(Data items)
##############################

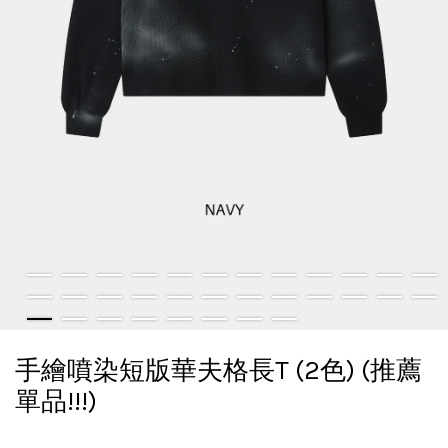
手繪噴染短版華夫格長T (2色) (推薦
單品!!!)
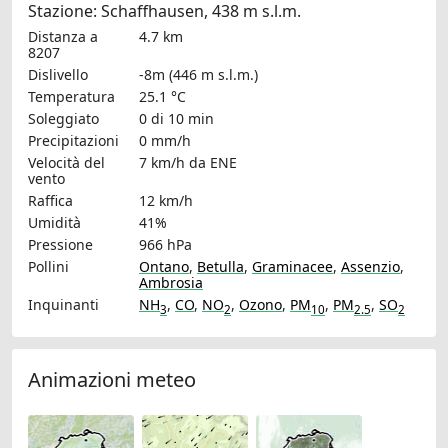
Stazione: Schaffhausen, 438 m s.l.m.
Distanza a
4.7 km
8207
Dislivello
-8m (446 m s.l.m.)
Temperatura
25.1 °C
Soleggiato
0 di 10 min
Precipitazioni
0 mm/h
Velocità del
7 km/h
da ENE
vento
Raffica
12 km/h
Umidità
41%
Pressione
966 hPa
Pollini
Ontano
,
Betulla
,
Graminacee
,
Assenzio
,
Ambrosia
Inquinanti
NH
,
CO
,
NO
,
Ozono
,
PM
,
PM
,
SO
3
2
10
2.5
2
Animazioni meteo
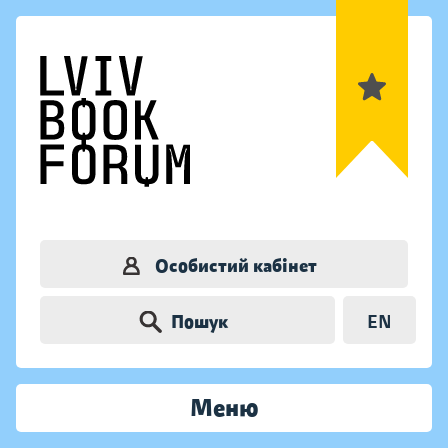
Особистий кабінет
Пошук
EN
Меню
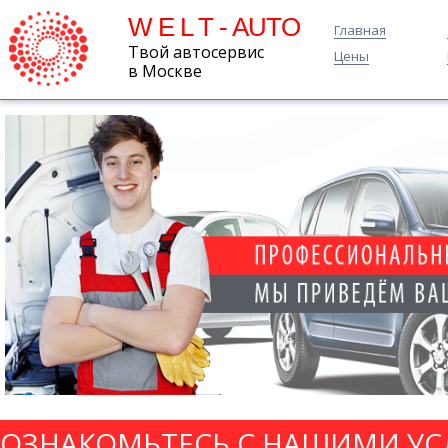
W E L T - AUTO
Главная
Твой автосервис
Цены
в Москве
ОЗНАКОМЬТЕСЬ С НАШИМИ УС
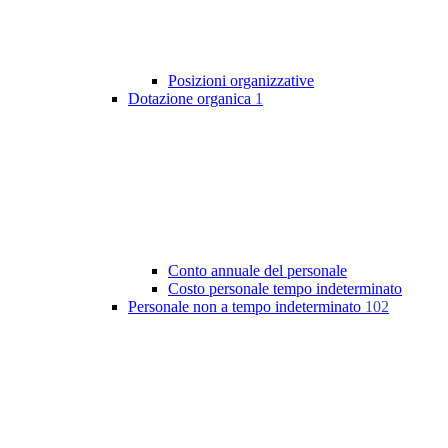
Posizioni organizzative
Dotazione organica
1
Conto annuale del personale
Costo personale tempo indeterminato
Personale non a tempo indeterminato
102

##############################

## [How to complete this task]
Using the records above, give the number of lines in which the word "tempo" occurs, and nothing else.

## [Exercise answer]
2